Vor dem Gespräch mit Ukraine-Vertreter Jurasch hatte es am 5. August ein Treffen zwischen dem Papst und dem Außenbeauftragten des Moskauer russischorthodoxen Patriarchats, Metropolit Antonij (Sevrjuk), gegeben; einem engen Vertrauten des Moskauer Patriarchen Kyrill I.

Sie hätten über zahlreiche Themen, „die auf der Tagesordnung der orthodox-katholischen Beziehungen stehen, auch im Zusammenhang mit den politischen Prozessen, die in der Welt stattfinden“, gesprochen, teilte das Moskauer Patriarchat im Anschluss mit.
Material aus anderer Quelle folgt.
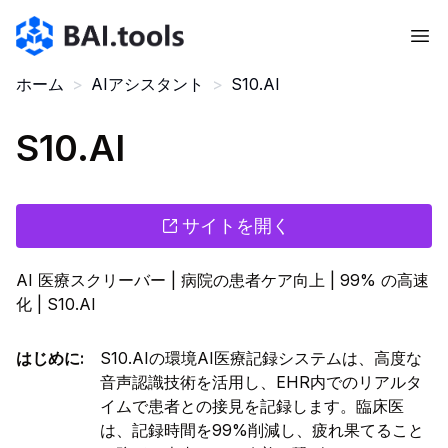
Bai.tools
ホーム
>
AIアシスタント
>
S10.AI
S10.AI
サイトを開く
AI 医療スクリーバー | 病院の患者ケア向上 | 99% の高速
化 | S10.AI
はじめに
:
S10.AIの環境AI医療記録システムは、高度な
音声認識技術を活用し、EHR内でのリアルタ
イムで患者との接見を記録します。臨床医
は、記録時間を99%削減し、疲れ果てること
Der Vatikan äußerte sich nicht zu Gesprächsinhalten.

Am 4. August war der Metropolit bereits mit dem Außenbeauftragten des Vatikans, Erzbischof Paul Gallagher, zusammengetroffen. Während des „langen Gesprächs“ seien aktuelle Fragen der Beziehungen zwischen der russisch-orthodoxen und der römisch-katholischen Kirche erörtert worden, erklärte das Moskauer Patriarchat anschließend in einer Mitteilung.

Der 37-jährige Metropolit von Korsun und Westeuropa ist Anfang Juni zum neuen Vorsitzenden der Abteilung für kirchliche Außenbeziehungen des Moskauer Patriarchats ernannt worden. Antonij war einst persönlicher Sekretär von Patriarch Kyrill I. Er gilt seit 2004 als einer seiner engsten Vertrauten.